RECORD SET:
━━━━━━

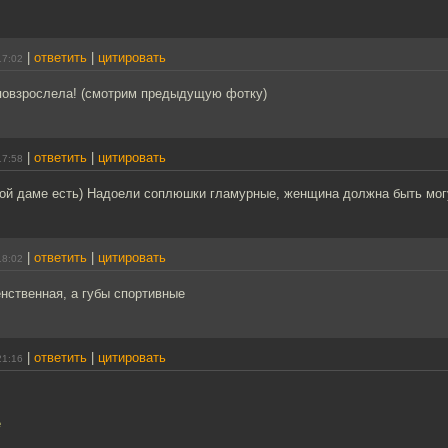
|
ответить
|
цитировать
17:02
 повзрослела! (смотрим предыдущую фотку)
|
ответить
|
цитировать
17:58
этой даме есть) Надоели соплюшки гламурные, женщина должна быть мог
|
ответить
|
цитировать
18:02
енственная, а губы спортивные
|
ответить
|
цитировать
21:16
е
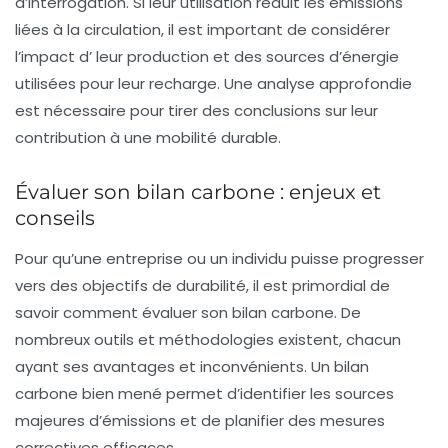
d’interrogation. Si leur utilisation réduit les émissions
liées à la circulation, il est important de considérer
l’impact d’ leur production et des sources d’énergie
utilisées pour leur recharge. Une analyse approfondie
est nécessaire pour tirer des conclusions sur leur
contribution à une mobilité durable.
Évaluer son bilan carbone : enjeux et
conseils
Pour qu’une entreprise ou un individu puisse progresser
vers des objectifs de durabilité, il est primordial de
savoir comment
évaluer son bilan carbone
. De
nombreux outils et méthodologies existent, chacun
ayant ses avantages et inconvénients. Un bilan
carbone bien mené permet d’identifier les sources
majeures d’émissions et de planifier des mesures
correctives efficaces.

━━━━━━

WHAT TO PRODUCE:
Repeat every record precisely. Any picture among them stays out of the copy.

WRITTEN REPLY:
|
ответить
|
цитировать
17:02
 повзрослела! (смотрим предыдущую фотку)
|
ответить
|
цитировать
17:58
этой даме есть) Надоели соплюшки гламурные, женщина должна быть мог
|
ответить
|
цитировать
18:02
енственная, а губы спортивные
|
ответить
|
цитировать
21:16
е
d’interrogation. Si leur utilisation réduit les émissions
liées à la circulation, il est important de considérer
l’impact d’ leur production et des sources d’énergie
utilisées pour leur recharge. Une analyse approfondie
est nécessaire pour tirer des conclusions sur leur
contribution à une mobilité durable.
Évaluer son bilan carbone : enjeux et
conseils
Pour qu’une entreprise ou un individu puisse progresser
vers des objectifs de durabilité, il est primordial de
savoir comment
évaluer son bilan carbone
. De
nombreux outils et méthodologies existent, chacun
ayant ses avantages et inconvénients. Un bilan
carbone bien mené permet d’identifier les sources
majeures d’émissions et de planifier des mesures
correctives efficaces.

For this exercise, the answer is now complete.